Byte-level pre-tokenization
One way to overcome this issue is by using byte-level pre-tokenization, which decomposes each unicode character into a sequence of one to four bytes. As there are only 256 unique bytes, the base vocabulary of the subword tokenizer becomes a lot smaller. Simultaneously, you will be guaranteed to never encounter an unknown token, as all characters have unique byte decompositions. The downside of this is of course that your sequences also become a lot longer, since many characters decompose into multiple bytes.

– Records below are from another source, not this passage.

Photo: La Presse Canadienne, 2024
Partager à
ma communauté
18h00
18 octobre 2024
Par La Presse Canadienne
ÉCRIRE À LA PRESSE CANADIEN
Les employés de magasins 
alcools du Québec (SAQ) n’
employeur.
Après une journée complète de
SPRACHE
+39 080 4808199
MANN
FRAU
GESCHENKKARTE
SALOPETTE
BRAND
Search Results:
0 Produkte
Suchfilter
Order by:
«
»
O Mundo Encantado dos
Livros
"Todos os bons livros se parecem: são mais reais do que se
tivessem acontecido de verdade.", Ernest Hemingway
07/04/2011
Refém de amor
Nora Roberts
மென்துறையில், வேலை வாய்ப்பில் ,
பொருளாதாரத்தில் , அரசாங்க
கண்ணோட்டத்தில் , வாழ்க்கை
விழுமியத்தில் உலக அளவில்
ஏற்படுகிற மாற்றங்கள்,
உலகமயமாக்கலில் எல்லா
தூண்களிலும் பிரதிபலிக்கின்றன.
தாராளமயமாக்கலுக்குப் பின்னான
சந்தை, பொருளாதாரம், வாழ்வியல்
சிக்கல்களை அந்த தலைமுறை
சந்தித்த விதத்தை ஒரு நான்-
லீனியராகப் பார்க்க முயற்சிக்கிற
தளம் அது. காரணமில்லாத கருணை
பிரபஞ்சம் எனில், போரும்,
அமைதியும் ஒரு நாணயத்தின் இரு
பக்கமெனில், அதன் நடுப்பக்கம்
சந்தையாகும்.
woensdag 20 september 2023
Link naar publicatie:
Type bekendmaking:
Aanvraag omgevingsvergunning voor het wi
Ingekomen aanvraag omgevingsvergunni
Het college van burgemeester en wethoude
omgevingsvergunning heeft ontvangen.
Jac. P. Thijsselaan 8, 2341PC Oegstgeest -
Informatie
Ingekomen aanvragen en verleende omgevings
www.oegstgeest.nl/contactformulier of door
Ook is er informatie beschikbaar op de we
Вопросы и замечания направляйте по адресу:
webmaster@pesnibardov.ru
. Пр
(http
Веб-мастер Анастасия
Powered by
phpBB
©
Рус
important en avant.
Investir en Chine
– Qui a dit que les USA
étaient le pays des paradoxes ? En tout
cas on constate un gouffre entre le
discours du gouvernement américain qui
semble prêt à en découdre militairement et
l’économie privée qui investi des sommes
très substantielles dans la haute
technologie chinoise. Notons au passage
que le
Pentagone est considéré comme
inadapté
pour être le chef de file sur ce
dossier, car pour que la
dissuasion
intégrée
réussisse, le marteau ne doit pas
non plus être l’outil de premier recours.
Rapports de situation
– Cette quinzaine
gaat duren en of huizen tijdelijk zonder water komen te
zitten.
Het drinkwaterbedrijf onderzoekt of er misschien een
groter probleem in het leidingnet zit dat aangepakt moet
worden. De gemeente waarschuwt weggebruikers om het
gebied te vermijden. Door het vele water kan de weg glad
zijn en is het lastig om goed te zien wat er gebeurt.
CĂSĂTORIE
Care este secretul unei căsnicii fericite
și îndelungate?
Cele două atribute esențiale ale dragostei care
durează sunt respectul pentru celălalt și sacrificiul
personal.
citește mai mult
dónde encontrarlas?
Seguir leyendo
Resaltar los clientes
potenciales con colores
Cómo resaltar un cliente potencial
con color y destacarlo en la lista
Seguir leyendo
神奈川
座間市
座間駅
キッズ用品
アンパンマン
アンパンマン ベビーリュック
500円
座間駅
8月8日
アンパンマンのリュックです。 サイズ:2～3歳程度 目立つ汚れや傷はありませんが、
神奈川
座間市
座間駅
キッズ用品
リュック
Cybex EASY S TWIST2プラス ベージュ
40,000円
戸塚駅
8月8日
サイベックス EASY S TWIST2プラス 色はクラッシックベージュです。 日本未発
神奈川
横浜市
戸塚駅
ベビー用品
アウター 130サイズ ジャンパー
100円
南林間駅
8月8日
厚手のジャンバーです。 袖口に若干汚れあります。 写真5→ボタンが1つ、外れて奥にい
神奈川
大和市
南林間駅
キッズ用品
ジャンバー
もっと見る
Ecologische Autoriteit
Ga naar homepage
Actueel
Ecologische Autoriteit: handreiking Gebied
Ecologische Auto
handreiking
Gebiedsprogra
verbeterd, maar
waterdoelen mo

Implementation and problem statement
Pre-tokenization on the byte level often leads to incomprehensible tokens. For example, the string お問い合わせください
(which means “Please contact us”, according to Google Translate) is converted to the unreadable ãģĬåķıãģĦåIJĪãĤıãģĽãģıãģłãģķãģĦ
. One naive solution would be to map all these characters back to their bytes, as follows:
string = "ãģĬåķıãģĦåIJĪãĤıãģĽãģıãģłãģķãģĦ"
bytes([ord(char) for char in string]).encode("utf-8")
But this leads to an unfortunate error, because not all characters are actually single bytes.
Solution and explanation
This happens because the byte pre-tokenizer in transformers actually remaps some characters to ordinals > 256. This is likely because the canonical character table contains spaces, tabs, and various control characters.
We therefore first need to remap the characters to their correct values, which you can do with the following function:
from itertools import chain
from typing import Dict
def create_char_map() -> Dict[str, int]:
pairs = [("!", "~"), ("\xA1", "\xAC"), ("\xAE", "\xFF")]
regular = set(chain(*[range(ord(s), ord(e) + 1) for s, e in pairs]))
mapping = {}
i = 0
for ordinal in range(256):
if ordinal in regular:
mapping[chr(ordinal)] = ordinal
else:
mapping[chr(256 + i)] = ordinal
i += 1
return mapping
This is based on the same function in Rust, see here. In short, this function defines character ranges in which characters get mapped to characters outside of the byte range. First remapping the characters in a token using this map will lead to the desired result:
mapping = create_char_map()
string = "ãģĬåķıãģĦåIJĪãĤıãģĽãģıãģłãģķãģĦ"
remapped = bytes([mapping[char] for char in string])
decoded_string = remapped.decode("utf-8")
expected = "お問い合わせください"
assert expected == decoded_string
As you can see, the assert passes, and we correctly decoded the entire string. NICE!